Palabras clave: Hermenéutica jurisprudencial. Doctrina. Sistema judicial. Jueces. Aplicación de la norma. Legitimidad por ejercicio.

 

Abstract

Our judges are not mere proclaimers of legal rules and, consequently, the process of interpretation and application of rules is not ventilated thanks to a simple syllogism. The reference to values and the increasingly rapid change in social, cultural and economic circumstances have accentuated the dynamism of the legal system, liquidity that has been reflected in perfunctory laws, of poor technical quality, that can hardly cover the different conflicting assumptions and that must be applied in a context marked by a growing and irreversible socio-cultural diversity.  Consequently, at this juncture, the role of the judge is strengthened extraordinarily, which does not mean assigning the judge functions proper to the other powers, even though it is becoming the indispensable complement to the law, subject, of course, to an intense duty to motivate their decisions subject to the strict canons of legal argumentation.  Motivation thus becomes a veritable trial of persuasion, from which hangs the assessment of the ultimate legitimacy of the forms of exercise of the jurisdictional function.  The only answer to achieve a favorable sociological perception of the hermeneutic function entrusted to the high jurisdictional instances lies, therefore, in the cultural expectation that judges should behave independently.  We are therefore before what could be denominated an exercise of "hermeneutic social legitimacy", that is to say, the degree of confidence and social credibility that an institution (the Justice system in this case) deserves among the citizens.

Keywords: Jurisprudential hermeneutics. Doctrine. Judicial system. Judges. Application of the norm. Legitimacy by exercise.

 

 

1

Se impone advertirles, estimados lectores, antes de cualquier otra consideración que, si el Profesor Gómez García ha tenido la cortesía de invitarme a participar en este proteico número monográfico del Anuario de la Facultad de Derecho de la Universidad de Extremadura, no ha sido, ni mucho menos, por mi pericia en el ámbito de la hermenéutica jurídica académica, sino por algo tan prosaico como pertenecer, desde hace casi veinte años, al Gabinete Técnico del Tribunal Supremo, sin duda, el operador jurídico que simboliza de manera arquetípica a la interpretación como la actividad fundamental del Derecho. Y, en particular, de su Sala de lo Contencioso-Administrativo la cual, tras la reforma operada por la LO 7/2015, se ha erigido como paradigma de un sistema o régimen casacional en el que el criterio discrecional exige una labor exegética singularmente desarrollada.
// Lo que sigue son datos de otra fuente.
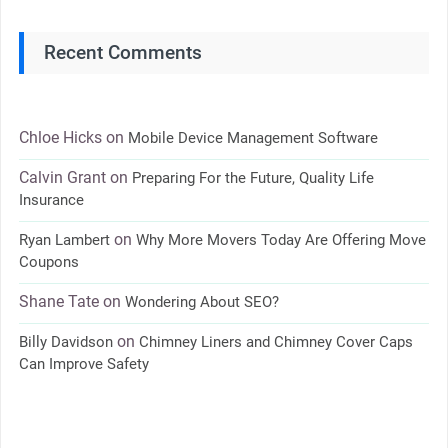
Recent Comments
Chloe Hicks
on
Mobile Device Management Software
Calvin Grant
on
Preparing For the Future, Quality Life
Insurance
on
Ryan Lambert
Why More Movers Today Are Offering Move
Coupons
Shane Tate
on
Wondering About SEO?
on
Billy Davidson
Chimney Liners and Chimney Cover Caps
Can Improve Safety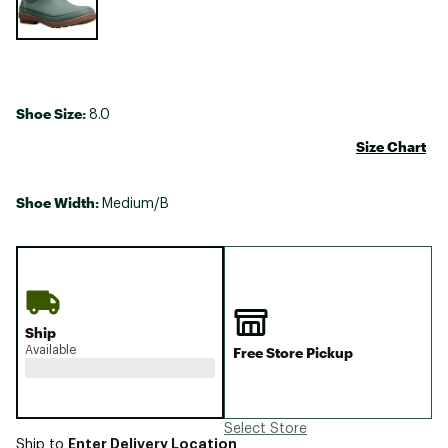
Shoe Size:
8.0
Size Chart
Shoe Width:
Medium/B
Ship
Available
Free Store Pickup
Select Store
Enter Delivery Location
Ship to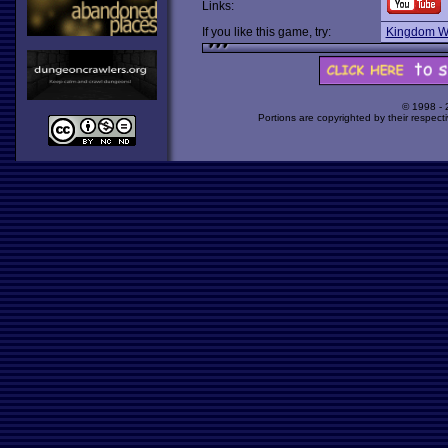
Links:
If you like this game, try:
Kingdom Wi
© 1998 -
Portions are copyrighted by their respect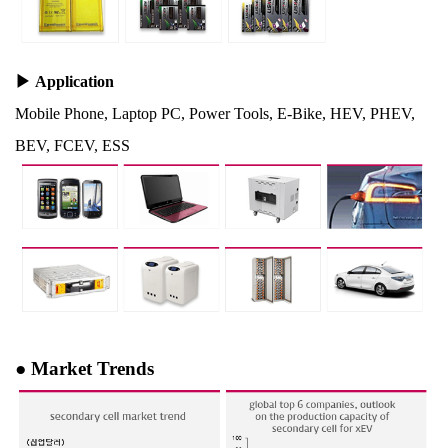
▶
Application
Mobile Phone, Laptop PC, Power Tools, E-Bike, HEV, PHEV,
BEV, FCEV, ESS
●
Market Trends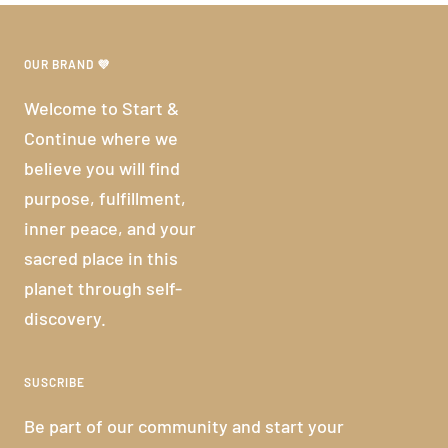
OUR BRAND 💜
Welcome to Start &
Continue where we
believe you will find
purpose, fulfillment,
inner peace, and your
sacred place in this
planet through self-
discovery.
SUSCRIBE
Be part of our community and start your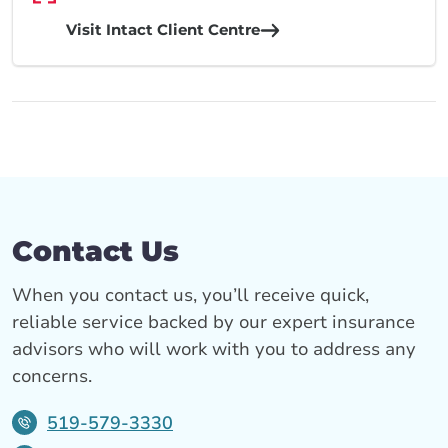
Visit Intact Client Centre
Contact Us
When you contact us, you’ll receive quick,
reliable service backed by our expert insurance
advisors who will work with you to address any
concerns.
519-579-3330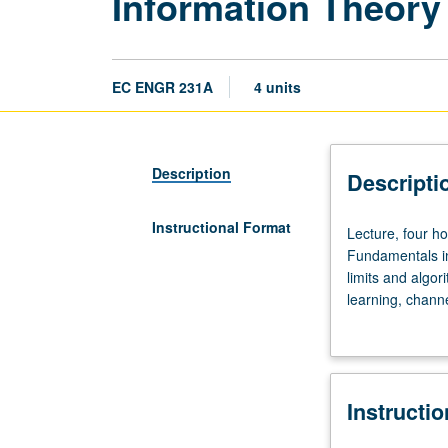
Information Theory
EC ENGR 231A
4 units
Description
Descripti
Instructional Format
Lecture,
Lecture, four h
four
Fundamentals in
hours;
limits and algo
discussion,
learning, channe
one
information theo
hour;
outside
study,
Instructi
seven
hours.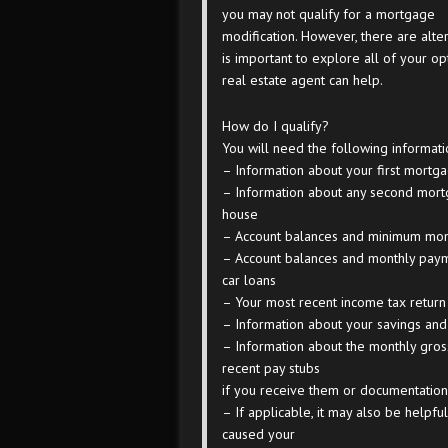
you may not qualify for a mortgage
modification. However, there are altern
is important to explore all of your o
real estate agent can help.
How do I qualify?
You will need the following informati
– Information about your first mortg
– Information about any second mortg
house
– Account balances and minimum mont
– Account balances and monthly payme
car loans
– Your most recent income tax return
– Information about your savings and
– Information about the monthly gros
recent pay stubs
if you receive them or documentatio
– If applicable, it may also be helpfu
caused your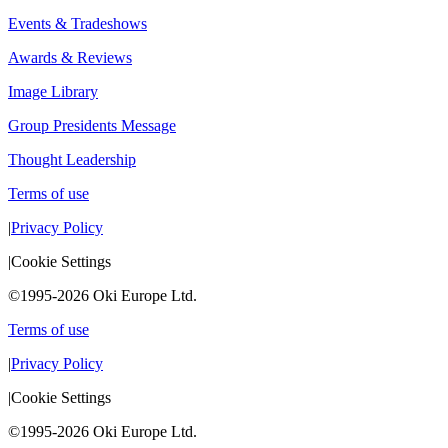
Events & Tradeshows
Awards & Reviews
Image Library
Group Presidents Message
Thought Leadership
Terms of use
|
Privacy Policy
|
Cookie Settings
©1995-2026 Oki Europe Ltd.
Terms of use
|
Privacy Policy
|
Cookie Settings
©1995-2026 Oki Europe Ltd.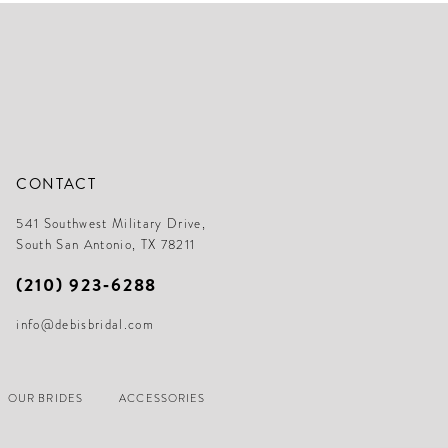
CONTACT
541 Southwest Military Drive,
South San Antonio, TX 78211
(210) 923‑6288
info@debisbridal.com
OUR BRIDES
ACCESSORIES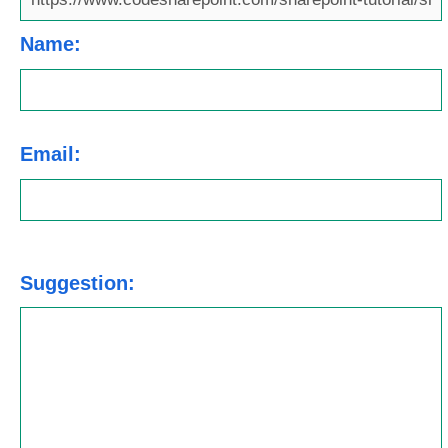
Name:
Email:
Suggestion: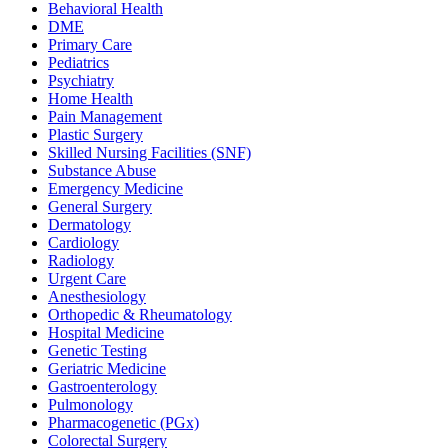
Behavioral Health
DME
Primary Care
Pediatrics
Psychiatry
Home Health
Pain Management
Plastic Surgery
Skilled Nursing Facilities (SNF)
Substance Abuse
Emergency Medicine
General Surgery
Dermatology
Cardiology
Radiology
Urgent Care
Anesthesiology
Orthopedic & Rheumatology
Hospital Medicine
Genetic Testing
Geriatric Medicine
Gastroenterology
Pulmonology
Pharmacogenetic (PGx)
Colorectal Surgery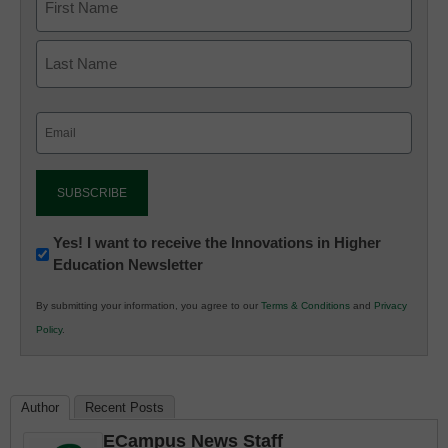
Email
(Required)
Newsletter:
Yes! I want to receive the Innovations in Higher
Education Newsletter
Innovations
in
By submitting your information, you agree to our
Terms & Conditions
and
Privacy
K12
Policy
.
Education
Author
Recent Posts
ECampus News Staff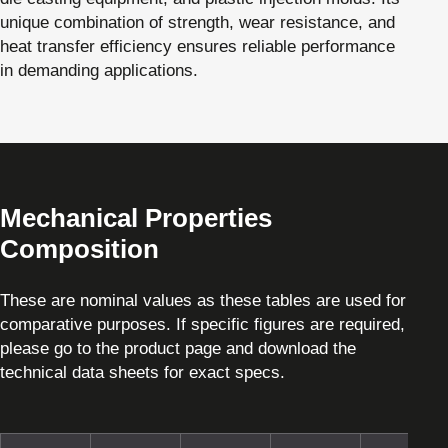
unique combination of strength, wear resistance, and
heat transfer efficiency ensures reliable performance
in demanding applications.
Mechanical Properties
Composition
These are nominal values as these tables are used for
comparative purposes. If specific figures are required,
please go to the product page and download the
technical data sheets for exact specs.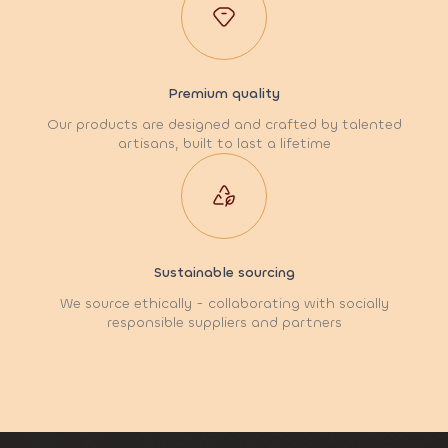
Premium quality
Our products are designed and crafted by talented
artisans, built to last a lifetime
Sustainable sourcing
We source ethically - collaborating with socially
responsible suppliers and partners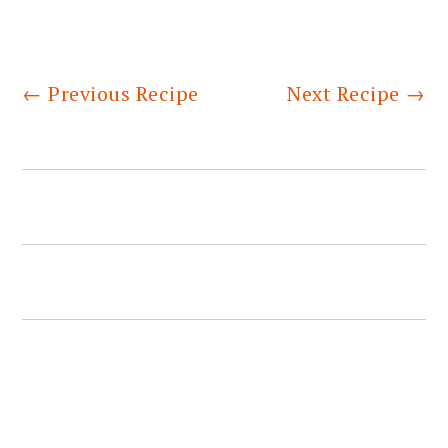
←
Previous Recipe
Next Recipe
→
PRIMARY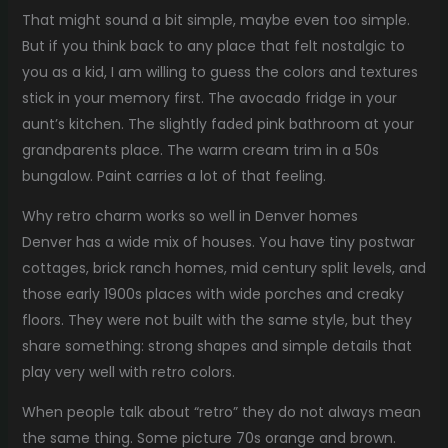
That might sound a bit simple, maybe even too simple.
But if you think back to any place that felt nostalgic to
you as a kid, I am willing to guess the colors and textures
stick in your memory first. The avocado fridge in your
aunt’s kitchen. The slightly faded pink bathroom at your
grandparents place. The warm cream trim in a 50s
bungalow. Paint carries a lot of that feeling.
Why retro charm works so well in Denver homes
Denver has a wide mix of houses. You have tiny postwar
cottages, brick ranch homes, mid century split levels, and
those early 1900s places with wide porches and creaky
floors. They were not built with the same style, but they
share something: strong shapes and simple details that
play very well with retro colors.
When people talk about “retro” they do not always mean
the same thing. Some picture 70s orange and brown.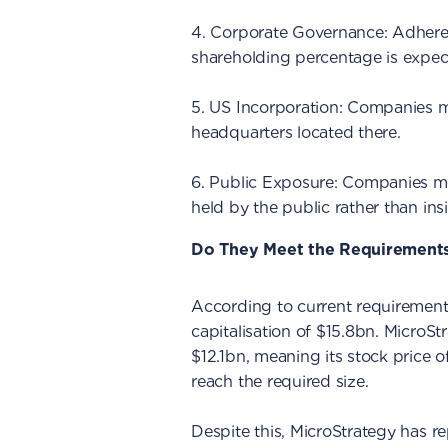
4. Corporate Governance: Adhere
shareholding percentage is expec
5. US Incorporation: Companies m
headquarters located there.
6. Public Exposure: Companies mus
held by the public rather than insi
Do They Meet the Requirement
According to current requirements
capitalisation of $15.8bn. MicroStr
$12.1bn, meaning its stock price o
reach the required size.
Despite this, MicroStrategy has re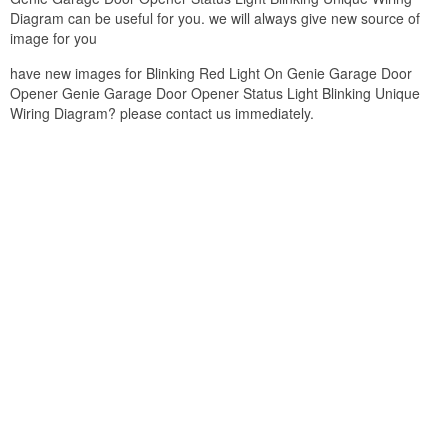
Diagram can be useful for you. we will always give new source of
image for you
have new images for Blinking Red Light On Genie Garage Door
Opener Genie Garage Door Opener Status Light Blinking Unique
Wiring Diagram? please contact us immediately.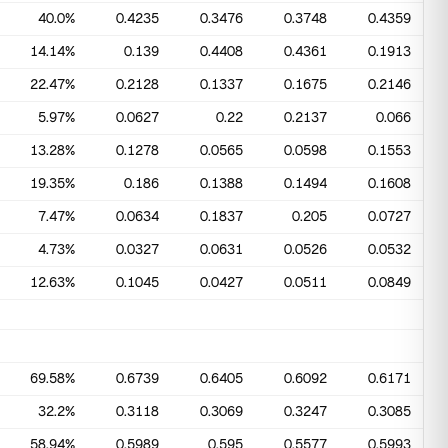
40.0%
0.4235
0.3476
0.3748
0.4359
14.14%
0.139
0.4408
0.4361
0.1913
22.47%
0.2128
0.1337
0.1675
0.2146
5.97%
0.0627
0.22
0.2137
0.066
13.28%
0.1278
0.0565
0.0598
0.1553
19.35%
0.186
0.1388
0.1494
0.1608
7.47%
0.0634
0.1837
0.205
0.0727
4.73%
0.0327
0.0631
0.0526
0.0532
12.63%
0.1045
0.0427
0.0511
0.0849
69.58%
0.6739
0.6405
0.6092
0.6171
32.2%
0.3118
0.3069
0.3247
0.3085
58.94%
0.5989
0.595
0.5577
0.5993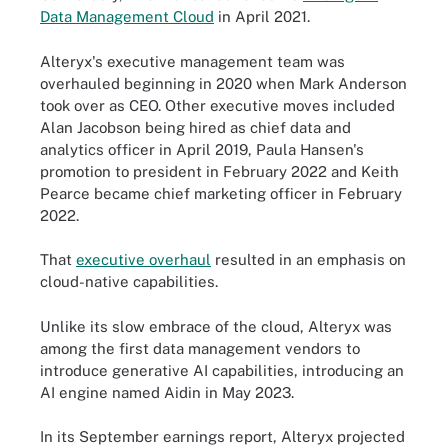
Data Management Cloud
in April 2021.
Alteryx's executive management team was
overhauled beginning in 2020 when Mark Anderson
took over as CEO. Other executive moves included
Alan Jacobson being hired as chief data and
analytics officer in April 2019, Paula Hansen's
promotion to president in February 2022 and Keith
Pearce became chief marketing officer in February
2022.
That
executive overhaul
resulted in an emphasis on
cloud-native capabilities.
Unlike its slow embrace of the cloud, Alteryx was
among the first data management vendors to
introduce generative AI capabilities, introducing an
AI engine named Aidin in May 2023.
In its September earnings report, Alteryx projected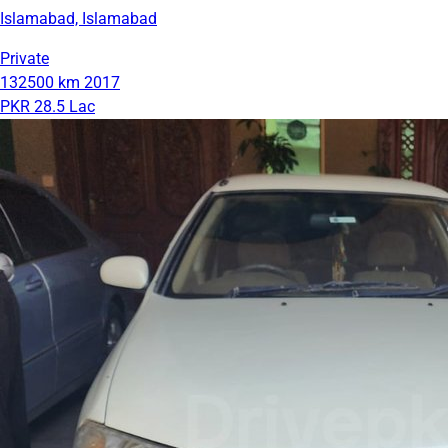
Islamabad, Islamabad
Private
132500 km
2017
PKR 28.5 Lac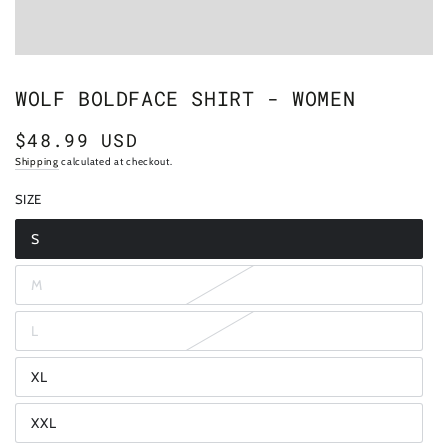
WOLF BOLDFACE SHIRT - WOMEN
$48.99 USD
Regular
price
Shipping
calculated at checkout.
SIZE
S
Variant
sold
out
M
or
Variant
unavailable
sold
out
L
or
Variant
unavailable
sold
out
XL
or
Variant
unavailable
sold
out
XXL
or
Variant
unavailable
sold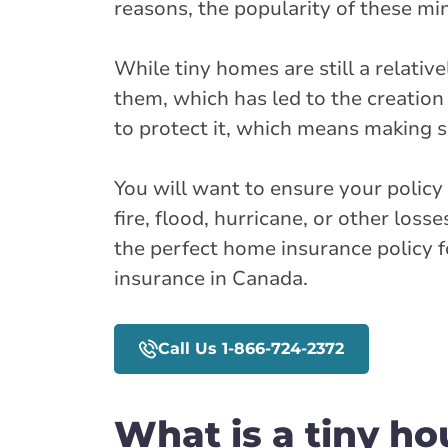
reasons, the popularity of these mi
While tiny homes are still a relati
them, which has led to the creation
to protect it, which means making 
You will want to ensure your policy 
fire, flood, hurricane, or other los
the perfect home insurance policy 
insurance in Canada.
Call Us 1-866-724-2372
What is a tiny ho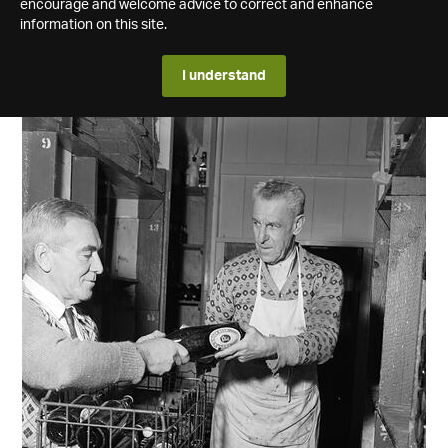
encourage and welcome advice to correct and enhance
information on this site.
I understand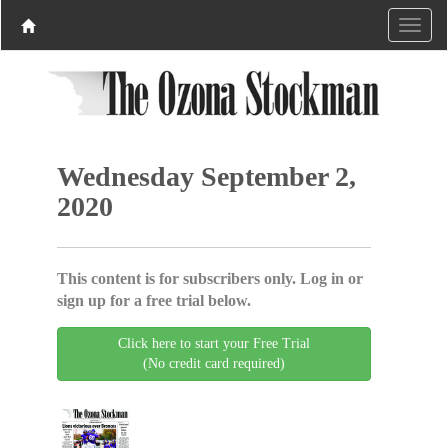
Wednesday September 2,
2020
This content is for subscribers only. Log in or
sign up for a free trial below.
Click here to start your Free Trial
(No credit card required)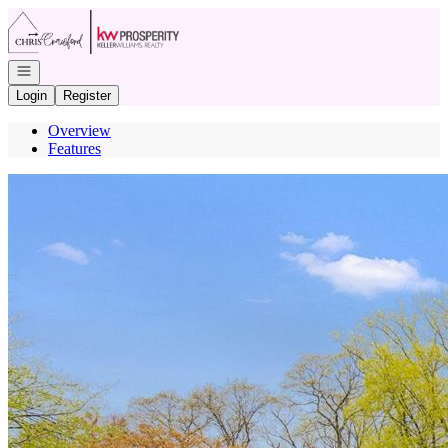
Go to: Homepage
Open navigation
Login
Register
Overview
Features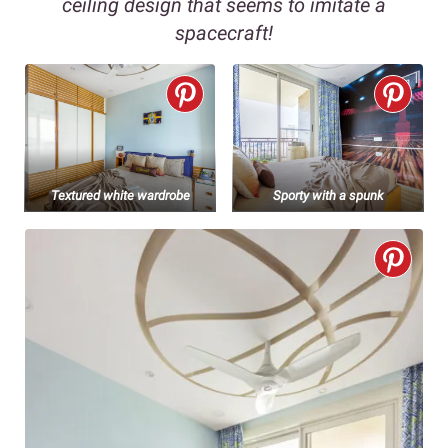
ceiling design that seems to imitate a
spacecraft!
Textured white wardrobe
Sporty with a spunk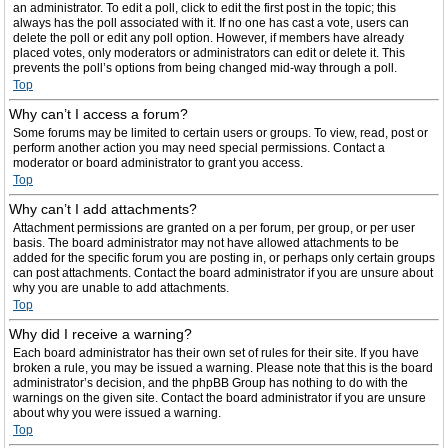
an administrator. To edit a poll, click to edit the first post in the topic; this
always has the poll associated with it. If no one has cast a vote, users can
delete the poll or edit any poll option. However, if members have already
placed votes, only moderators or administrators can edit or delete it. This
prevents the poll’s options from being changed mid-way through a poll.
Top
Why can’t I access a forum?
Some forums may be limited to certain users or groups. To view, read, post or
perform another action you may need special permissions. Contact a
moderator or board administrator to grant you access.
Top
Why can’t I add attachments?
Attachment permissions are granted on a per forum, per group, or per user
basis. The board administrator may not have allowed attachments to be
added for the specific forum you are posting in, or perhaps only certain groups
can post attachments. Contact the board administrator if you are unsure about
why you are unable to add attachments.
Top
Why did I receive a warning?
Each board administrator has their own set of rules for their site. If you have
broken a rule, you may be issued a warning. Please note that this is the board
administrator’s decision, and the phpBB Group has nothing to do with the
warnings on the given site. Contact the board administrator if you are unsure
about why you were issued a warning.
Top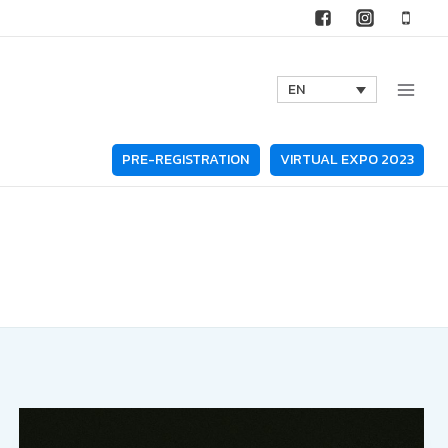
EN
PRE-REGISTRATION
VIRTUAL EXPO 2023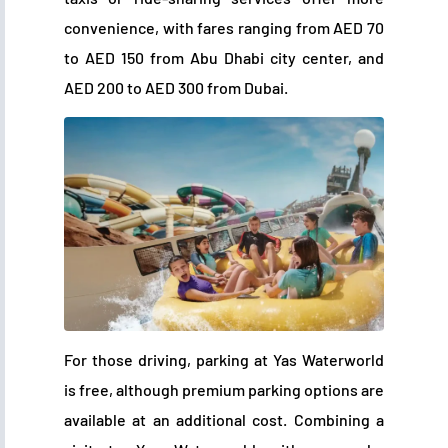
convenience, with fares ranging from AED 70
to AED 150 from Abu Dhabi city center, and
AED 200 to AED 300 from Dubai.
For those driving, parking at Yas Waterworld
is free, although premium parking options are
available at an additional cost. Combining a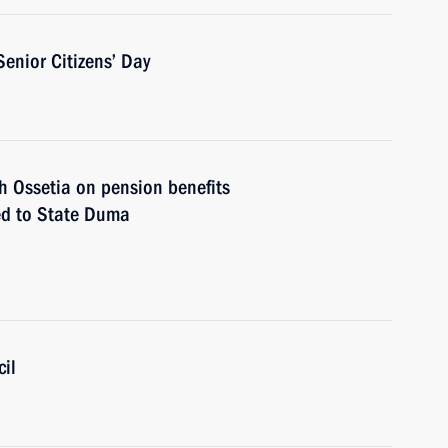
Senior Citizens’ Day
 Ossetia on pension benefits
ted to State Duma
il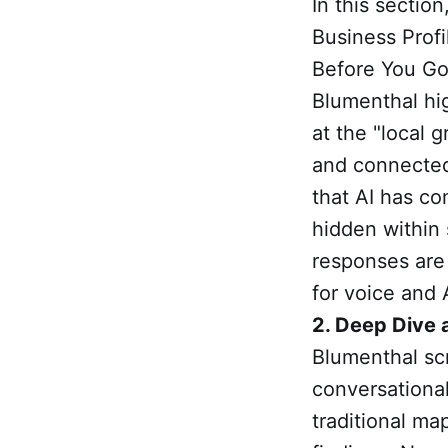
In this section
Business Prof
Before You Go
Blumenthal hig
at the "local 
and connected
that AI has co
hidden within 
responses are 
for voice and 
2. Deep Dive 
Blumenthal sc
conversational
traditional m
Hecha esta necesaria advertencia en cuanto al criterio empleado para mi cooptación y que seguro facilitará la comprensión de las siguientes páginas, resulta incontrovertible que nuestros jueces no son meros proclamadores de las reglas jurídicas y que este proceso de interpretación y aplicación de las normas no se ventila merced a un silogismo simple. El modelo de organización política nacido de la Revolución Francesa situó la garantía de la seguridad jurídica en el principio de legalidad; la Ley, como expresión de la voluntad general, no encontraba otros límites que el respeto a los derechos inviolables del ciudadano, cristalizados en la libertad y la propiedad. Desde esa premisa, el juez era independiente por quedar sometido exclusivamente al imperio de la ley. La referencia a valores y el cada vez más rápido cambio de las circunstancias sociales, culturales y económicas han impulsado y acentuado el dinamismo del sistema jurídico, liquidez que se ha visto reflejada en leyes perfunctorias, de escasa calidad técnica, que difícilmente pueden abarcar los distintos supuestos conflictivos y que deben ser aplicadas en un contexto marcado por una creciente e irreversible diversidad cultural.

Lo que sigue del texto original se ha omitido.